I knew it was wrong. I knew it was a lie built on sand.

But as I walked through the rain toward the "Dead Eye," I pulled out my second phone—the cheap burner I'd bought at the airport—and keyed in the number I'd managed to memorize from the "Guitar Lessons" flyer hanging behind her.

I wasn't ready to let go of this feeling of freedom.

(HER POV – CLAIRE)

The shop closed promptly at six. By seven, I was home, in my real sanctuary that few ever saw. My apartment was a tiny studio, but its heart—an alcove crammed with monitors, keyboards, and synthesizers—was my temple.

My real life was a quiet, beige box: work, home, rare calls to Mom, loneliness.

But OpusNo23... oh, she was a goddess. She was bold, she was brilliant, she wasn't afraid of mistakes.

I brewed tea and logged into the secure portal on my powerful computer. My mysterious client, "E.V.," was already there. The message indicator blinked red.

E.V. was my nightmare and my dream. Demanding, cryptic, sometimes rude, but undeniably talented. He paid absurd amounts of money for what he called "emotional truth." The raw files he sent were rough—sometimes just a guitar riff recorded on a phone, sometimes a stumbling melody on a piano. But they held such pain, such energy, that they took my breath away.

My job was to build a cathedral around that pain. We'd been working like this for three weeks, and I still didn't even know his full name.

I opened the message.

[E.V.]: The bridge in the third measure. It's wrong. You're trying to resolve the tension, smooth the edges. Don't. Let it hurt. I need dissonance, Claire (crossed out) Opus. I need the listener to feel like they're being torn apart. Redo it.

I sighed, cracking my knuckles. "Let it hurt." Easy for him to say, sitting somewhere in his expensive studio.

I put on my headphones, opened the file, and let the music consume me. The world outside dissolved. The memory of the strange man in the shop—Elai—began to fade, displaced by complex harmonies. This was what was real. Music. Safe, controlled pain.

An hour later, I was deep in the flow, rewriting the cello part, when my personal cell phone, lying silent and face-down on the desk, vibrated and lit up.

I took off one earcup and picked up the phone.

Unknown Number: Hey. It's Elai from the music shop. You were right about the coffee at the "Dead Eye." It's lethal.
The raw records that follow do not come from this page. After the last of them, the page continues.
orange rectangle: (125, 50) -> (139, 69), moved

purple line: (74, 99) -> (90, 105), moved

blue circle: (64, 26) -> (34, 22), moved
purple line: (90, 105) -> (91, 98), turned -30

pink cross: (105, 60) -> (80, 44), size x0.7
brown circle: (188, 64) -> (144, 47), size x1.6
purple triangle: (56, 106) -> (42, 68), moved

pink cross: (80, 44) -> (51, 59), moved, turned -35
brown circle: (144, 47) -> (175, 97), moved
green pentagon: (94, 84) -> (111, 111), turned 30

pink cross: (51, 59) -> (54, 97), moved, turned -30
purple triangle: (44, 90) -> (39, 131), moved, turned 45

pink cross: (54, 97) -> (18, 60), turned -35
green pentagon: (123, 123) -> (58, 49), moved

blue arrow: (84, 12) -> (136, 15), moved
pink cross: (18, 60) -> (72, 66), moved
Thanks for not kicking me out.

I stared at the glowing screen. My heart did a stupid, completely teenage flip in my chest. He remembered. He found my number on the flyers (clever, bold). He texted.
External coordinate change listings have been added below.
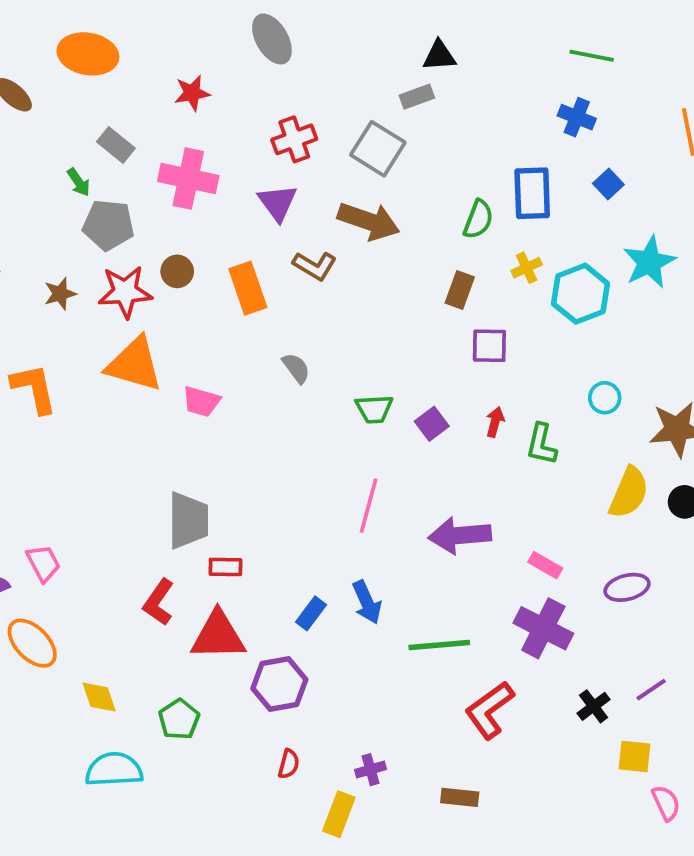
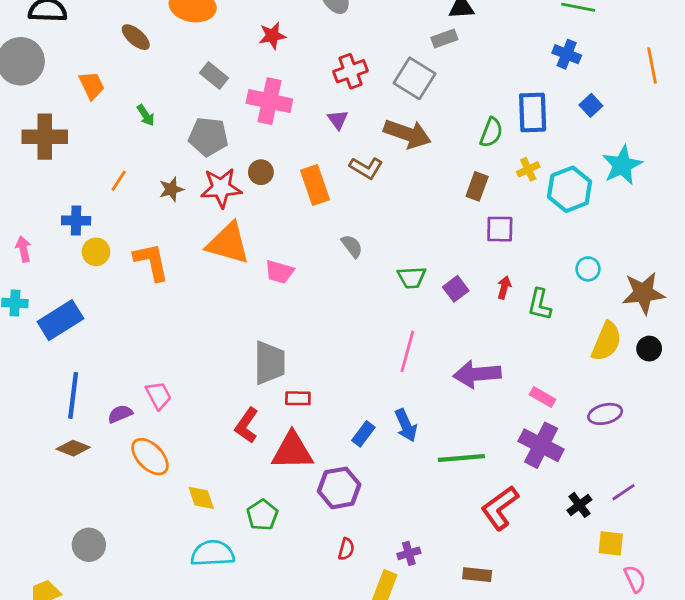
green arrow: (79, 182) -> (146, 115), moved
purple triangle: (278, 203) -> (338, 120), size x0.7

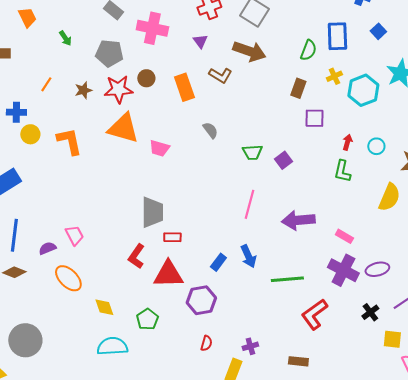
red arrow: (504, 287) -> (347, 142), moved
purple ellipse: (605, 414) -> (377, 269), moved
gray circle: (89, 545) -> (25, 340), size x1.4

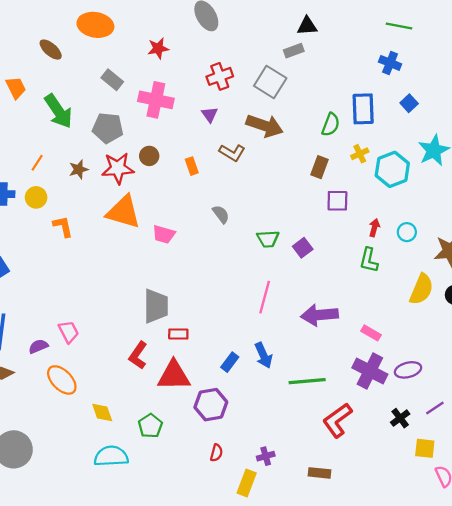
green arrow: (65, 38) -> (58, 111), size x2.0
orange rectangle: (184, 87) -> (192, 166), size x0.6
yellow circle: (30, 134) -> (36, 197), moved
orange L-shape: (69, 141) -> (63, 227), size x0.7

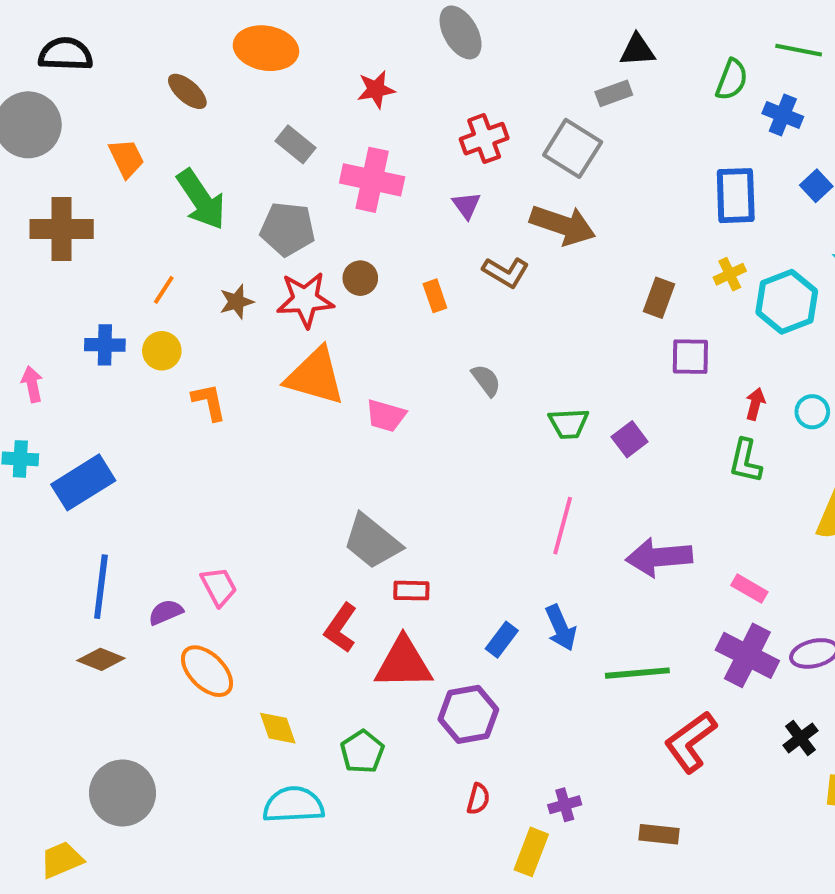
green semicircle: (331, 125) -> (732, 80), moved
gray trapezoid: (156, 306) -> (372, 541), turned 129

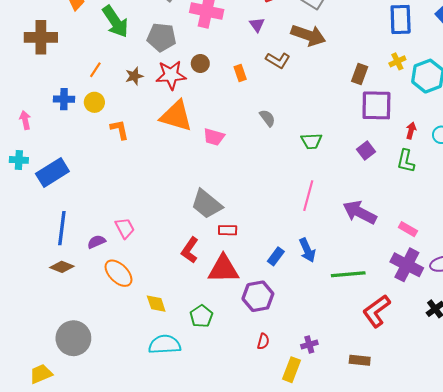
purple square: (690, 357) -> (376, 105), size x1.5
purple square: (630, 439) -> (366, 151), moved
purple arrow: (659, 557) -> (360, 212), turned 32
Before I could even think about how to reply (or if I should reply at all), a notification pinged loudly on the large computer monitor. A new message in the secure portal from E.V.

I looked up.

[E.V.]: Forget what I said an hour ago. I re-listened. The bridge is perfect. It's not what I wanted to hear, but it's exactly what I needed. You're the only one who speaks this language. I can't work blind anymore. I have to know... who are you?

My breath caught, air sticking in my throat like a lump of ice.
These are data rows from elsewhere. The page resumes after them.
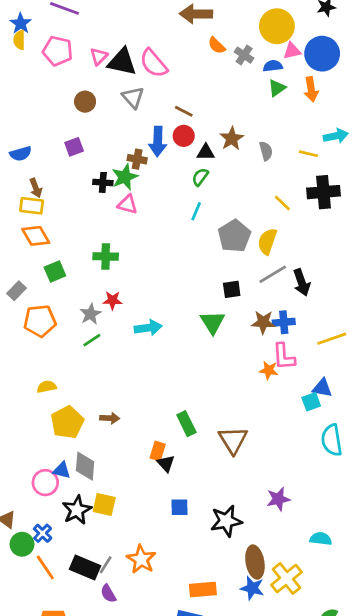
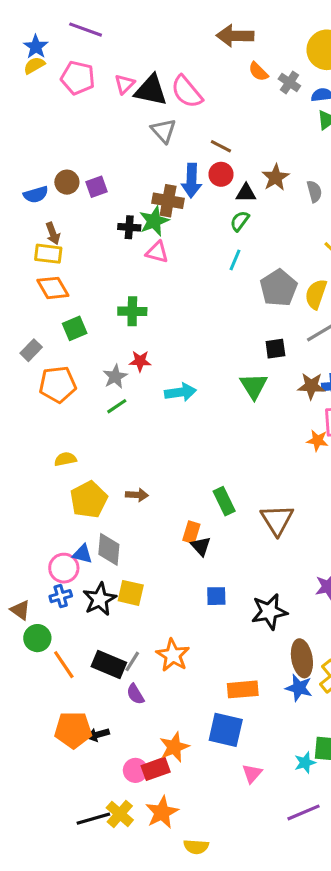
yellow semicircle: (19, 40) -> (34, 65), turned 60
brown circle: (85, 102) -> (67, 182), moved
brown cross: (137, 159) -> (168, 201), size x1.4
blue cross: (43, 533) -> (61, 596), moved, turned 30

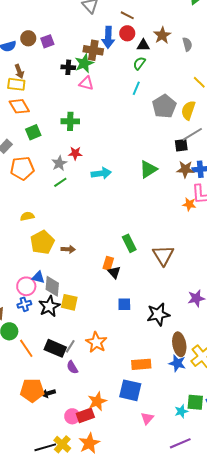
black square: (275, 349) -> (181, 145), moved
green triangle: (254, 386) -> (148, 169), turned 30
brown arrow: (137, 495) -> (68, 249), moved
gray diamond: (109, 549) -> (52, 286), moved

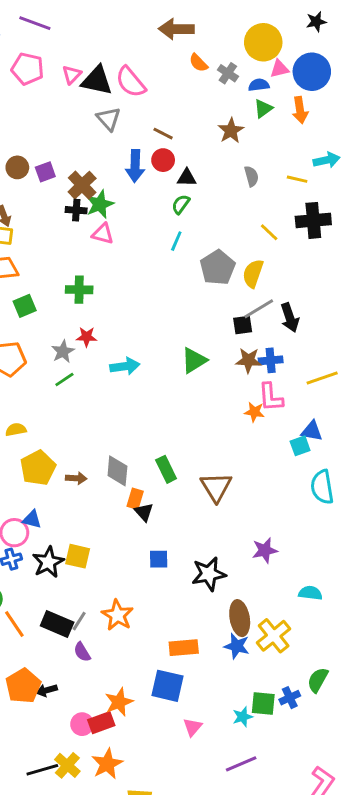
brown star: (162, 35) -> (231, 131), moved
brown cross: (93, 50) -> (82, 185), moved, turned 36
gray diamond: (52, 286) -> (117, 471), moved
orange pentagon: (32, 390) -> (23, 686), turned -30

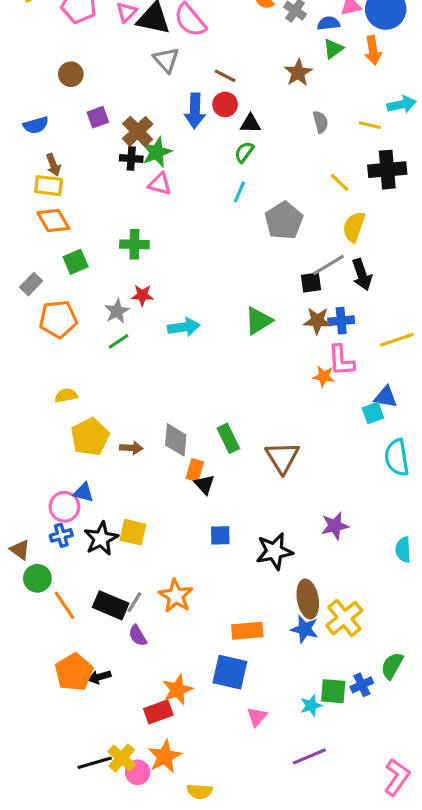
brown circle: (17, 167) -> (71, 74), moved
yellow semicircle: (253, 273) -> (354, 227), moved
cyan semicircle: (310, 593) -> (403, 550), moved, turned -100
pink circle: (82, 724) -> (138, 772), moved

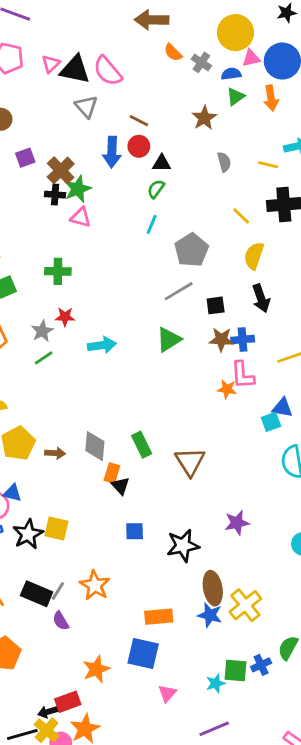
gray line: (328, 265) -> (179, 291), moved
black arrow: (99, 677) -> (48, 712), moved
red rectangle: (158, 712) -> (68, 702), moved

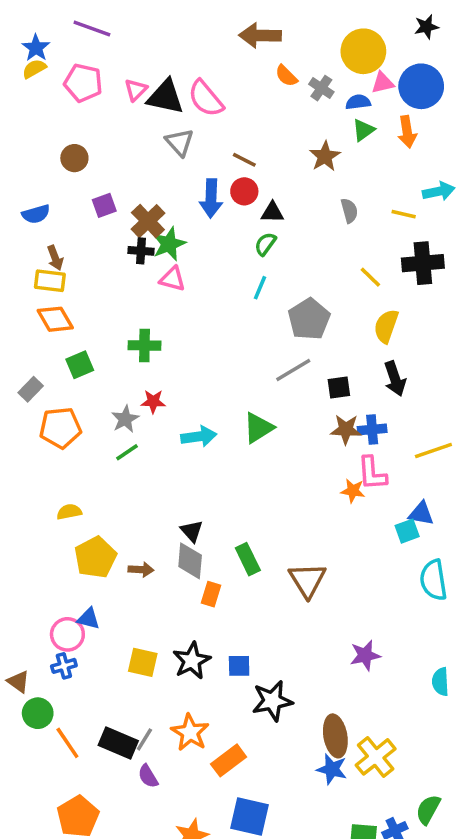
green triangle: (169, 340) -> (258, 428), moved
black triangle: (120, 486) -> (192, 531), moved
black star: (28, 534) -> (192, 661), moved
black star: (183, 546) -> (272, 701), moved
orange rectangle: (159, 617) -> (229, 760), moved, turned -32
I shifted my gaze from one screen to the other.

In my left hand—a phone with a message from a handsome, exhausted stranger-drifter who made me feel seen as a woman. Right in front of me—a message from my anonymous, brilliant, wealthy co-writer who made me feel heard as a musician.

One man wanted to know me. The other... needed to.

And I, Claire Duval, who hadn't been on a date in two years and hid from the world behind a scar and sheet music, had absolutely no idea that in this second, I had already begun falling for the same man. Twice.